- **Recorded data**:
• • •
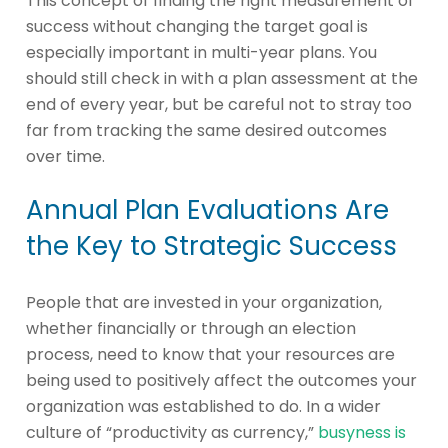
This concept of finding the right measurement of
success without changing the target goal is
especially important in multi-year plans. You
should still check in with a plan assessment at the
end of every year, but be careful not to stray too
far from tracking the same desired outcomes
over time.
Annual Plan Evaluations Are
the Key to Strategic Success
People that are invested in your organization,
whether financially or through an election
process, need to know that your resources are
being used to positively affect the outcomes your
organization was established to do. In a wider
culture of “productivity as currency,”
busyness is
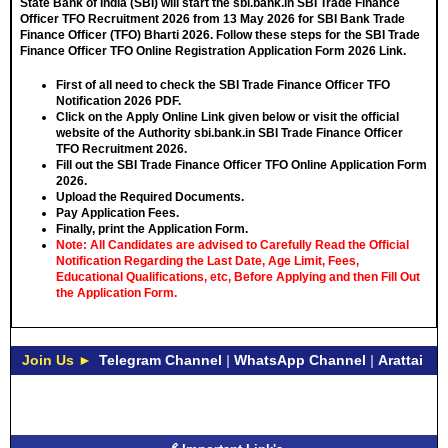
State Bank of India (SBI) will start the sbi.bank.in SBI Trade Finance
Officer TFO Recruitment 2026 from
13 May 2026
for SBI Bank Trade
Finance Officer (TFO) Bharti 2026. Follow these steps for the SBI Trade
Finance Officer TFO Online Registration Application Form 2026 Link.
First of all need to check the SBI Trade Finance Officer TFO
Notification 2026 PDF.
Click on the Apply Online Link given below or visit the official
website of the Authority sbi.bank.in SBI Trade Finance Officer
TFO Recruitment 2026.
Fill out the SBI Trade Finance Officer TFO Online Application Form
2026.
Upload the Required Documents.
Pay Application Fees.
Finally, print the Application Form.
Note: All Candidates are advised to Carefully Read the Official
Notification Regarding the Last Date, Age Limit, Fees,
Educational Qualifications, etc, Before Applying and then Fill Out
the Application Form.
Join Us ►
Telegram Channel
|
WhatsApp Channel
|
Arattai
• • •
- **Activity**:
Nothing but the records above, exact and without pictures, should appear in the answer.

- **Solution**:
This concept of finding the right measurement of
success without changing the target goal is
especially important in multi-year plans. You
should still check in with a plan assessment at the
end of every year, but be careful not to stray too
far from tracking the same desired outcomes
over time.
Annual Plan Evaluations Are
the Key to Strategic Success
People that are invested in your organization,
whether financially or through an election
process, need to know that your resources are
being used to positively affect the outcomes your
organization was established to do. In a wider
culture of “productivity as currency,”
busyness is
State Bank of India (SBI) will start the sbi.bank.in SBI Trade Finance
Officer TFO Recruitment 2026 from
13 May 2026
for SBI Bank Trade
Finance Officer (TFO) Bharti 2026. Follow these steps for the SBI Trade
Finance Officer TFO Online Registration Application Form 2026 Link.
First of all need to check the SBI Trade Finance Officer TFO
Notification 2026 PDF.
Click on the Apply Online Link given below or visit the official
website of the Authority sbi.bank.in SBI Trade Finance Officer
TFO Recruitment 2026.
Fill out the SBI Trade Finance Officer TFO Online Application Form
2026.
Upload the Required Documents.
Pay Application Fees.
Finally, print the Application Form.
Note: All Candidates are advised to Carefully Read the Official
Notification Regarding the Last Date, Age Limit, Fees,
Educational Qualifications, etc, Before Applying and then Fill Out
the Application Form.
Join Us ►
Telegram Channel
|
WhatsApp Channel
|
Arattai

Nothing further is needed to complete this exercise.